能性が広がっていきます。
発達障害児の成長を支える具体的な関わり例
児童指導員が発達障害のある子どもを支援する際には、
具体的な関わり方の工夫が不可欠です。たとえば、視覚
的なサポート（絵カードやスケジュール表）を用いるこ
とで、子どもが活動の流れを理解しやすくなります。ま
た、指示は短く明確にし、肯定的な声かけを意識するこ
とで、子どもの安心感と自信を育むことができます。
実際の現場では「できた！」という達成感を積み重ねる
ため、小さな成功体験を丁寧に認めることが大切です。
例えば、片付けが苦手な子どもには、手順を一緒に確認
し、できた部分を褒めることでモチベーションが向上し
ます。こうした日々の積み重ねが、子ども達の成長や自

+---+

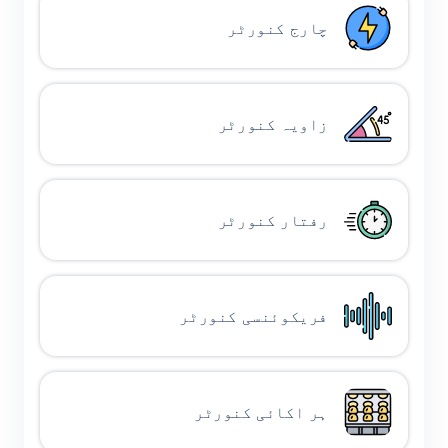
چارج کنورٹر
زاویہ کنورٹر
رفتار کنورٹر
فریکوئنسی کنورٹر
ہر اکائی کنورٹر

+---+

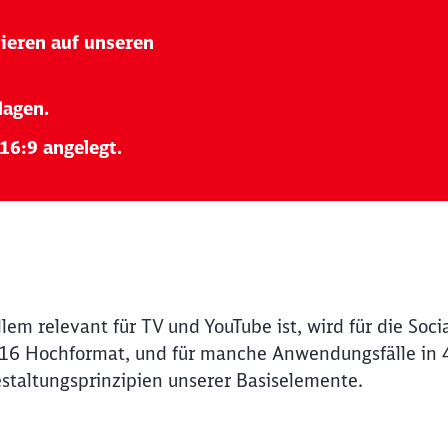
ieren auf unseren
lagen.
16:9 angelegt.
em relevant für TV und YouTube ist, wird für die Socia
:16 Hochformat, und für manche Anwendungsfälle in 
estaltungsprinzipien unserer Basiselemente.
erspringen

+---+

- _What this task involves_: One stretch of the lines above is wanted, from the line that contains "実際の現場では「できた！」という達成感を積み重ねる" through the line that contains "ます。こうした日々の積み重ねが、子ども達の成長や自". Output it exactly.

- _Task answer_:
実際の現場では「できた！」という達成感を積み重ねる
ため、小さな成功体験を丁寧に認めることが大切です。
例えば、片付けが苦手な子どもには、手順を一緒に確認
し、できた部分を褒めることでモチベーションが向上し
ます。こうした日々の積み重ねが、子ども達の成長や自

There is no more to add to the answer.